The entries that follow should be repeated exactly, with no pictures kept.

• [Data to process]

■ ■ ■ ■

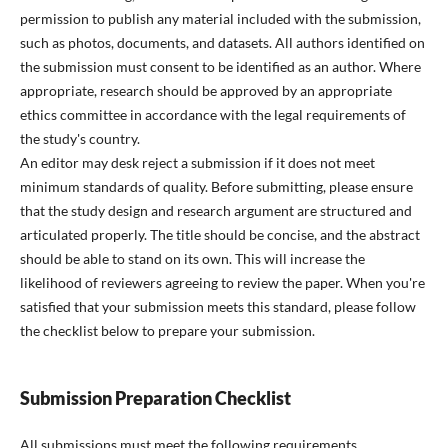
permission to publish any material included with the submission,
such as photos, documents, and datasets. All authors identified on
the submission must consent to be identified as an author. Where
appropriate, research should be approved by an appropriate
ethics committee in accordance with the legal requirements of
the study's country.
An editor may desk reject a submission if it does not meet
minimum standards of quality. Before submitting, please ensure
that the study design and research argument are structured and
articulated properly. The title should be concise, and the abstract
should be able to stand on its own. This will increase the
likelihood of reviewers agreeing to review the paper. When you're
satisfied that your submission meets this standard, please follow
the checklist below to prepare your submission.
Submission Preparation Checklist
All submissions must meet the following requirements.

■ ■ ■ ■

• [Result]
permission to publish any material included with the submission,
such as photos, documents, and datasets. All authors identified on
the submission must consent to be identified as an author. Where
appropriate, research should be approved by an appropriate
ethics committee in accordance with the legal requirements of
the study's country.
An editor may desk reject a submission if it does not meet
minimum standards of quality. Before submitting, please ensure
that the study design and research argument are structured and
articulated properly. The title should be concise, and the abstract
should be able to stand on its own. This will increase the
likelihood of reviewers agreeing to review the paper. When you're
satisfied that your submission meets this standard, please follow
the checklist below to prepare your submission.
Submission Preparation Checklist
All submissions must meet the following requirements.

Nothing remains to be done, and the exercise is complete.